2.2.7. A search for aliphatic glucosinolates in Barbarea vulgaris View in CoL View at ENA

As observed for the Australian Barbarea species (Section 2.2.1.), aliphatic GSLs generally appear to be absent from the genus, except for a single historical report of isothiocyanate (ITC) hydrolysis products of aliphatic GSLs, prop-2-enyl ITC, isopropyl ITC and 3-(methylthio)propyl ITC, from Barbarea spp. ( Cole, 1976) . However, identification of some ITCs in that report was of questionable reliability ( Olsen et al., 2016). Indeed, that historical paper also (unexpectedly) reported prop-2-enyl

ITC from Plantago major L., ( Plantaginaceae : Lamiales ] although competent researchers were later unable to detect any GSL in that species ( Larsen et al., 1983). However, more recently data also suggested the possibility of aliphatic GSLs in Barbarea . Three observations were particularly suggestive: CYP79F6 and other putative GSL biosynthetic enzymes were reported to be induced by larvae of the moth Plutella xylostella (L.) ( Liu et al., 2016), B. vulgaris amino acid chain elongating enzymes were reported to chain elongate Met and Leu in addition to Phe (Wang et al., in press), and putative GSL products were induced by spraying leaves with 10 mM CuCl 2 (aq.) ( Pedras et al., 2015). Hence, we decided to search for proposed aliphatic GSLs after various kinds of induction and from normal growth conditions. Specifically, we re-investigated both ecotypes of B. vulgaris for 2-propenylGSL (Pren, 107) and related aliphatic GSLs by ion trap HPLC-MS inspection for trace peaks, experimental testing of recovery of added GSLs, and investigation of plants challenged by herbivory and CuCl 2. We also investigated the morphologically deviating B. vulgaris ssp. vulgaris .

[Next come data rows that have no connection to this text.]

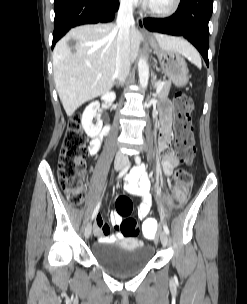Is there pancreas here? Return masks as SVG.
Instances as JSON below:
<instances>
[{"mask_svg":"<svg viewBox=\"0 0 247 304\" xmlns=\"http://www.w3.org/2000/svg\"><path fill=\"white\" fill-rule=\"evenodd\" d=\"M170 88H171V81H164L162 88L158 92V96L160 98H166L169 94Z\"/></svg>","mask_w":247,"mask_h":304,"instance_id":"pancreas-1","label":"pancreas"}]
</instances>
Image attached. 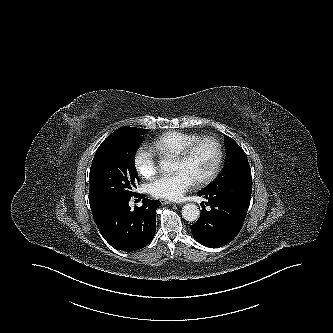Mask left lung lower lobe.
<instances>
[{"label": "left lung lower lobe", "instance_id": "left-lung-lower-lobe-1", "mask_svg": "<svg viewBox=\"0 0 333 333\" xmlns=\"http://www.w3.org/2000/svg\"><path fill=\"white\" fill-rule=\"evenodd\" d=\"M204 197L201 215L191 226L194 238L207 247H221L230 243L242 228L250 200H244L217 188L203 189L197 193Z\"/></svg>", "mask_w": 333, "mask_h": 333}]
</instances>
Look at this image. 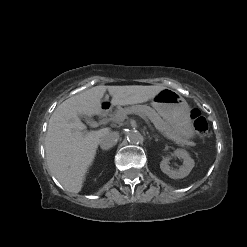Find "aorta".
Listing matches in <instances>:
<instances>
[{
    "label": "aorta",
    "instance_id": "aorta-1",
    "mask_svg": "<svg viewBox=\"0 0 247 247\" xmlns=\"http://www.w3.org/2000/svg\"><path fill=\"white\" fill-rule=\"evenodd\" d=\"M127 140L130 144L135 145V144L142 143L144 138L138 130L133 129L127 132Z\"/></svg>",
    "mask_w": 247,
    "mask_h": 247
}]
</instances>
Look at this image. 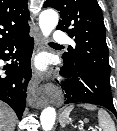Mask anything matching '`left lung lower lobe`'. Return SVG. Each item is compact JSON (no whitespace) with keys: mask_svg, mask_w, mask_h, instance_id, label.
Returning <instances> with one entry per match:
<instances>
[{"mask_svg":"<svg viewBox=\"0 0 117 131\" xmlns=\"http://www.w3.org/2000/svg\"><path fill=\"white\" fill-rule=\"evenodd\" d=\"M61 73L70 79L61 83L64 91L65 102L90 103L103 106L110 110L116 117L110 85L95 78L81 66L64 61Z\"/></svg>","mask_w":117,"mask_h":131,"instance_id":"1","label":"left lung lower lobe"}]
</instances>
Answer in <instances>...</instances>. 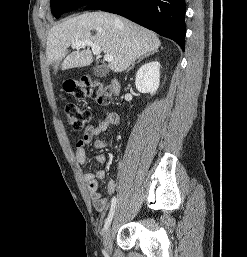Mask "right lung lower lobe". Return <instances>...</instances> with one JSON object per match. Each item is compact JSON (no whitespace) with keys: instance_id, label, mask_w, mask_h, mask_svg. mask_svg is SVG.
<instances>
[{"instance_id":"right-lung-lower-lobe-1","label":"right lung lower lobe","mask_w":247,"mask_h":257,"mask_svg":"<svg viewBox=\"0 0 247 257\" xmlns=\"http://www.w3.org/2000/svg\"><path fill=\"white\" fill-rule=\"evenodd\" d=\"M85 9L121 15L185 49V0H94Z\"/></svg>"}]
</instances>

The GSL precursor of 2-propenyl ITC, Pren, was not detectable in B. vulgaris ( Fig. 6B View Fig ), in agreement with previous investigations of a range of P-type and G-type accessions from a large geographical range or harvested at different seasons (Agerbirk et al., 2015 and references cited therein). Experimental addition of (intact) Pren to crude extracts followed by desulfation confirmed linear detection of this GSL down to trace levels ( Fig. 6C–E View Fig ). The limit of detection was estimated as 0.1 μmol/g dry wt. at normal sample concentration ( Fig. 6E View Fig ) and 10-fold lower when using concentrated samples or high injection volumes. In the latter case, however, linearity of dominating GSLs suffered. The morphologically deviating ssp. vulgaris (in this report represented by accession B59), characterized by erect (vertical) rather than arcuate siliques, had a GSL profile indistinguishable from that of G-type plants (results not shown), in agreement with a previous report including ssp. vulgaris ( Agerbirk et al., 2003) .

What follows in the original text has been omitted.